Stolen Words: Pasolini – The Projects

This iconic photograph captures the Italian film director and poet Pier Paolo Pasolini at the Monte dei Cocci (also known as Monte Testaccio) in Rome, 1960.

It was there that I had met, or in fact only seen, another youth, Nino, who was reduced almost completely to his pure image. It was a sunny day, and everything shimmered, the garbage and weeds, tall buildings and shacks. He was standing in the sun in a purple shirt, his deep blue eyes filled with a strange, almost cruel innocence. He was a boy like so many others, with a job, or perhaps in search of a job.

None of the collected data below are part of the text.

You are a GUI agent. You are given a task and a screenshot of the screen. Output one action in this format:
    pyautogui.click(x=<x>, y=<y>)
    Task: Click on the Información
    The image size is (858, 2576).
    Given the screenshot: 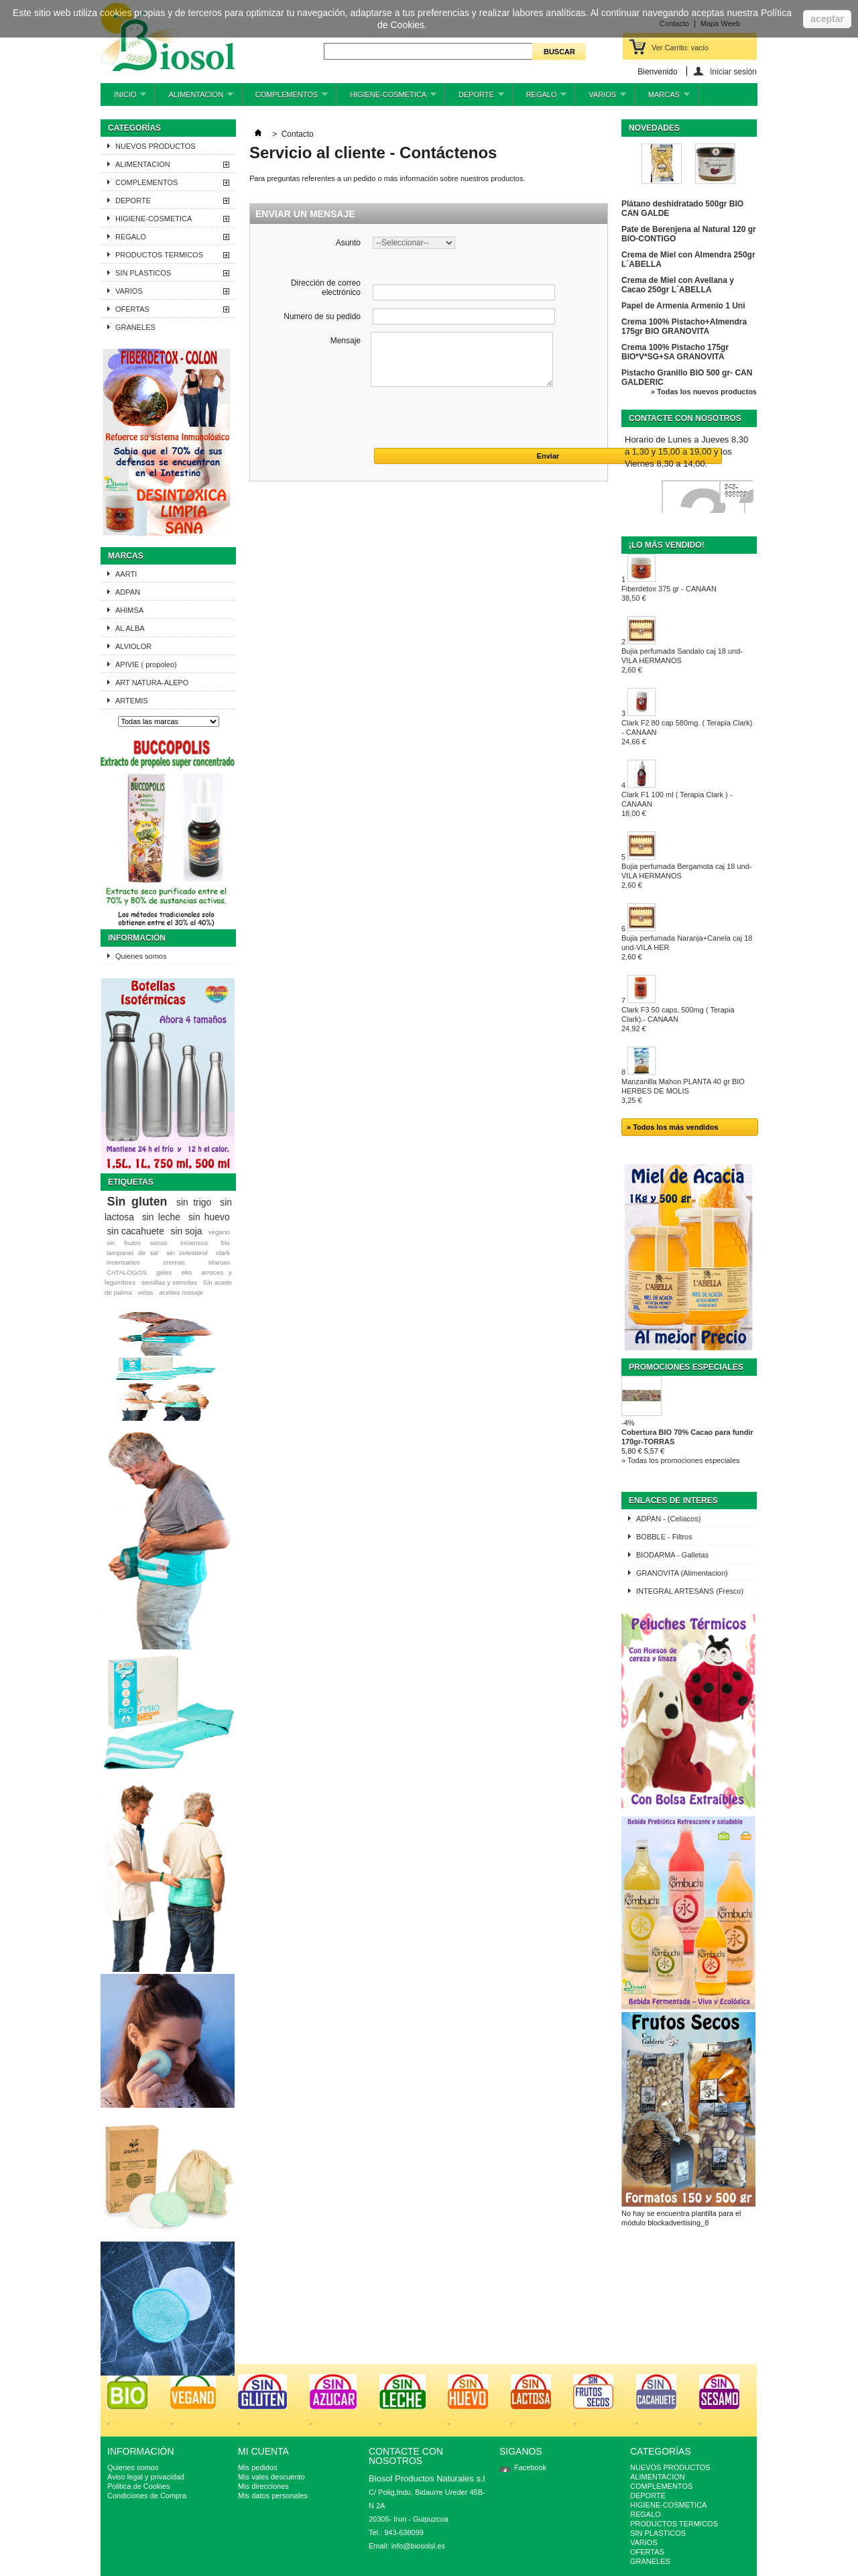 What is the action you would take?
    pyautogui.click(x=137, y=938)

I saw him some time later, grown up and somewhat thickened, on the train to Ostia, with his father and mother, and probably some younger brothers and sisters. His gaze was somewhat cloudy, but it was still pure and innocent. He joyfully introduced me to his parents. His father was robust, still young, and seemed like an honest factory worker, and his mother, who also seemed young, showed the brusque tenderness typical of Roman mothers just slightly softened and mitigated by the fact that her son already had the bearing of a young man. A year or two later, I’m not sure, I crossed paths with a friend of Nino’s called Bruno and asked about the boy. Bruno thought for a moment, comically knitting his brow. Then he came to a decision and raised his hand in front of his face, with the fingers apart. He meant that Nino was in jail, at Regina Coeli.

From: Chronicles of Rome, Pier Paolo Pasolini, 1961.